Wednesday, October 6, 2010

Dear Unnecessary Best Buy Employee

Dear Best Buy Employee:

Please note, affable Best Buy employee directing traffic at the checkout counter, that over the past couple of weeks, I've had several occasions to visit your store at the corner of Santa Monica and La Brea. The majority of my customer service experiences have easily met, nay, exceeded my expectations; employees from the television to home appliance department have been knowledgable, plentiful, friendly, generally not too obese. Not to say you weren't all of these things as well, but your particular post that day, one you must have earned by drawing the short straw that morning, was particularly vexing.

When I approached the checkout, strangely tucked into a dark, arcane corner of the store and masked by an unfortunate convenience store-esque display of magazines, large sacks of candy and USC paraphernalia, I experienced one of those moments of utter dismay at not only the complete abandon of any pretense of logic, but the living incarnate of philosopher Edward Burke's "The only thing necessary for the triumph of evil is for good men to do nothing."

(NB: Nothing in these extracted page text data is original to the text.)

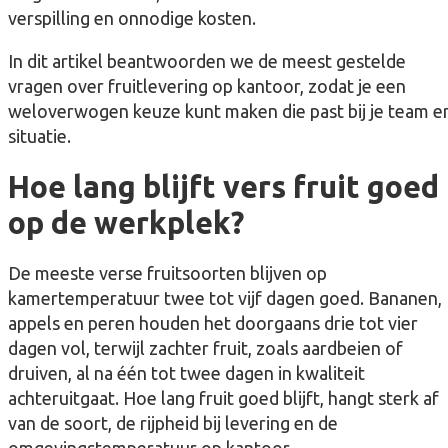
verspilling en onnodige kosten.
In dit artikel beantwoorden we de meest gestelde
vragen over fruitlevering op kantoor, zodat je een
weloverwogen keuze kunt maken die past bij je team e
situatie.
Hoe lang blijft vers fruit goed
op de werkplek?
De meeste verse fruitsoorten blijven op
kamertemperatuur twee tot vijf dagen goed. Bananen,
appels en peren houden het doorgaans drie tot vier
dagen vol, terwijl zachter fruit, zoals aardbeien of
druiven, al na één tot twee dagen in kwaliteit
achteruitgaat. Hoe lang fruit goed blijft, hangt sterk af
van de soort, de rijpheid bij levering en de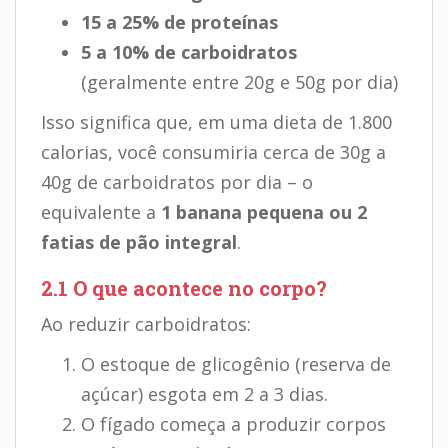
15 a 25% de proteínas
5 a 10% de carboidratos
(geralmente entre 20g e 50g por dia)
Isso significa que, em uma dieta de 1.800
calorias, você consumiria cerca de 30g a
40g de carboidratos por dia – o
equivalente a
1 banana pequena ou 2
fatias de pão integral
.
2.1 O que acontece no corpo?
Ao reduzir carboidratos:
O estoque de glicogênio (reserva de
açúcar) esgota em 2 a 3 dias.
O fígado começa a produzir corpos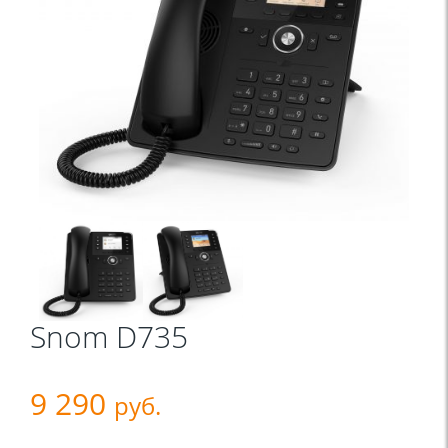
Snom D735
9 290
руб.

There was a line, a short line, granted, but a line nonetheless, and only two checkers working. This line could have been wholly eliminated by you, Best Buy employee, whose job it was apparently to tell the next person in line to proceed somewhere in the neighborhood of six to ten feet forward to the open checker after the completion of the previous transaction, opening another kiosk. But you didn't. You continued to stand there, your arms folded, serving as a glorified sign with an arrow on it.

"If you'll step right this way, sir," you say to me, your ample girth barely contained in your standard issue, electric blue Best Buy shirt.

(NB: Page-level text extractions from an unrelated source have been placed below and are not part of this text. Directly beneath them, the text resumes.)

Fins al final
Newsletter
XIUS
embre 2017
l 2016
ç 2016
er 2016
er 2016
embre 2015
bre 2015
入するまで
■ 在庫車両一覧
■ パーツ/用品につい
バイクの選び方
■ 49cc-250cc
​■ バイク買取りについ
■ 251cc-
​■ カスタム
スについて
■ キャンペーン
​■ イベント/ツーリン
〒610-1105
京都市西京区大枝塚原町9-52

"Wait, this way?" I cannot help but respond, gesturing at the waiting checker, whose nose I could easily pick if I fully extended my arm.

"Yes," you respond cheerfully.

At this point, I am of two minds. Are you neutralizing my sarcasm, being a bigger man and a responsible employee, upholding the policy put in place by some upper-level, Best Buy HR Einstein and refusing to acknowledge the inherent ridiculousness of the situation? Or do you actually believe me to be confused? Either way, by refusing to give me the reaction I want, an eye-roll of solidarity, an acknowledgment that "yes, yes, I understand that you know how to, as a civilized person experienced with retail environments, locomote yourself an open cashier," you have clearly won here, and I have lost.

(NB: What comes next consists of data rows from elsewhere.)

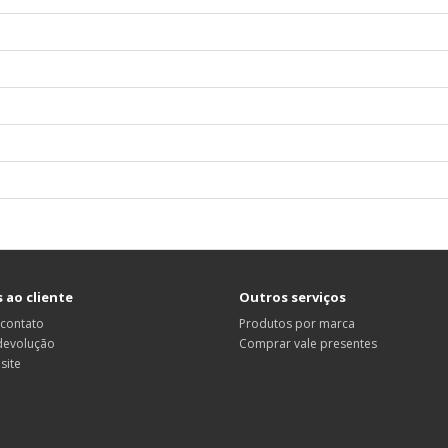
 ao cliente
Outros serviços
 contato
Produtos por marca
 devolução
Comprar vale presentes
site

All I want, desperately, is for you to say, "I understand you find my presence in this capacity moronic. I understand that by going to open one of the unmanned checkout kiosks, I would be able to completely eliminate this line, and that although doing so might cause the great, unwashed Best Buy customers to feel slightly adrift without me to guide them, I might just need to take a leap of faith that they will find their way." Presumably, if by some reason some confused, doddering be-cataracted elderly patron did find himself adrift while at the front of the line, spinning in an unmoored vortex of confusion, a simple, "Next" would most likely suffice to summon him forward.

This, however, Best Buy employee, is a reality that will never be... as you continue to man your unnecessary post, thumbing your nose at the line and the closed kiosks immediately behind you. I proceed to the waiting cashier, make my purchase, move to the door, where no less than three people are eager to make sure I have the receipt for the $40 replacement water filter I just purchased, the and leave the store, shaking my head at the coterie of smiling idiots in my wake. I wince as a "Thank you for shopping at Best Buy!" is cheerily tossed at me as I run for the door. The water filter, in lieu of being used in the fridge, will come in handy to purify the toxic condensation that will no doubt be released into the atmosphere as steam starts to come out of my ears.